Cement Prices Soar to ₦9,000 Amidst Government Push for Concrete Roads, Manufacturers Warn of Dire Consequences

In a recent development, the Cement Producers Association of Nigeria has issued a stark warning that the cost of cement is set to skyrocket from ₦5,000 to ₦9,000 due to the Federal Government’s ambitious plan to introduce concrete roads.

In a joint statement signed by its National Chairman, Prince David Iweta, and National Secretary Chief Reagan Ufomba, the association expressed its appreciation for Minister of Works David Umahi’s commitment to using cement in road construction. However, it also cautioned that this endeavor could have dire consequences if not addressed comprehensively at the supply level.

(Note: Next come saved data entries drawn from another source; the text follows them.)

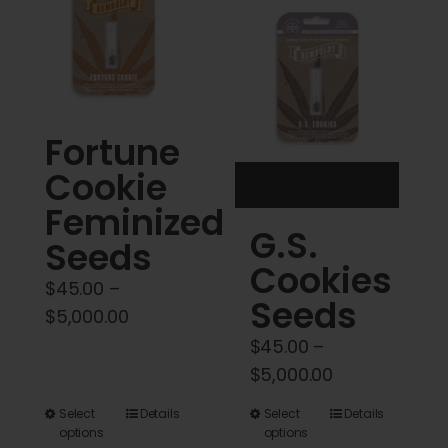
Cart
My account
Contact
Fortune
Cookie
Feminized
G.S.
Seeds
Cookies
$
45.00
–
Seeds
Price
$
5,000.00
range:
$
45.00
–
$45.00
Price
$
5,000.00
through
range:
This
This
Select
Details
Select
Details
$5,000.00
$45.00
options
options
product
product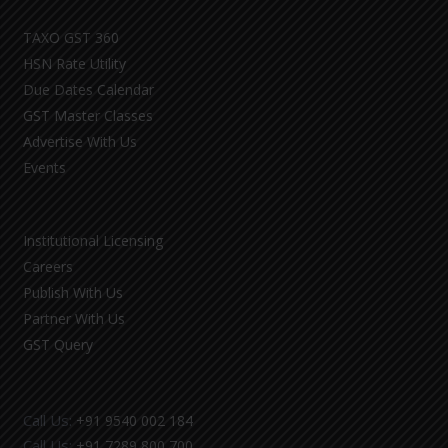
TAXO GST 360
HSN Rate Utility
Due Dates Calendar
GST Master Classes
Advertise With Us
Events
Institutional Licensing
Careers
Publish With Us
Partner With Us
GST Query
Call Us:
+91 9540 002 184
Call Us:
+91 7289 800 700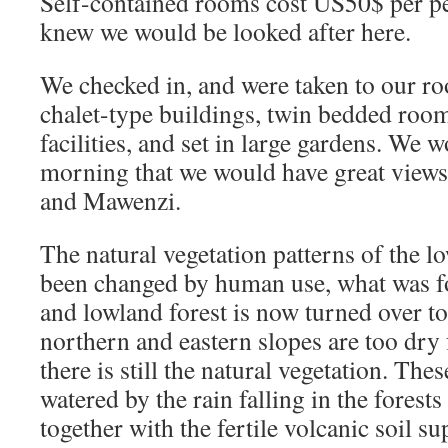
Self-contained rooms cost US50$ per p
knew we would be looked after here.
We checked in, and were taken to our r
chalet-type buildings, twin bedded rooms
facilities, and set in large gardens. We 
morning that we would have great views
and Mawenzi.
The natural vegetation patterns of the lo
been changed by human use, what was f
and lowland forest is now turned over t
northern and eastern slopes are too dry f
there is still the natural vegetation. The
watered by the rain falling in the forests
together with the fertile volcanic soil s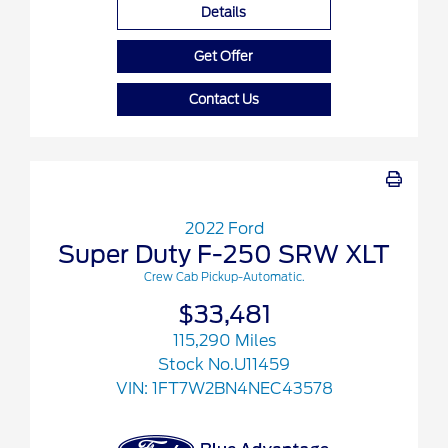
Details
Get Offer
Contact Us
2022 Ford
Super Duty F-250 SRW XLT
Crew Cab Pickup-Automatic.
$33,481
115,290 Miles
Stock No.U11459
VIN:
1FT7W2BN4NEC43578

Failure to do so, the association argued, could dash the hopes of Nigerians who anticipate a reduction in cement prices.

The association proposed a solution by urging the government to prioritize road designs that incorporate both cement technology and asphalt pavement simultaneously. Their statement emphasized the gravity of the situation, stating, “Our findings from various parts of the country show that cement sells for as high as N6000 per bag in the rainy season. Our prediction is that it will sell for over N9,000 per bag in the dry season, especially with the pronouncement of the Honourable Minister of Works on cement technology and the marching order on housing by Mr. President if the government does not take proactive steps.”

While commending the Minister’s stance on cement-based roads, the association underscored the urgent need to address supply issues. They cautioned that neglecting this aspect would be a dereliction of duty, leading to escalating prices for this vital commodity, impacting Nigerians’ finances, exacerbating housing challenges, disrupting supply and demand equilibrium, exacerbating infrastructure deficits, and causing unprecedented price hikes.

The association called on the Minister of Works to prioritize road designs accommodating both cement technology and asphalt pavement. This approach would facilitate a smooth transition, enabling contractors to invest in the necessary equipment and retooling. The statement also called for the regulation of traffic loads through the introduction of weighbridges on highways.

Furthermore, the association urged the government to finalize the backward integration policy initiated during the late Yar’adua administration. It emphasized that achieving cement availability and affordability hinged on breaking free from monopolies and favoritism.

In a concluding call to action, the association urged President Bola Tinubu’s government to address the recurring issue of cement price hikes by expanding sector participation to companies with verifiable evidence of local investment, including greenfield licenses and quarrying.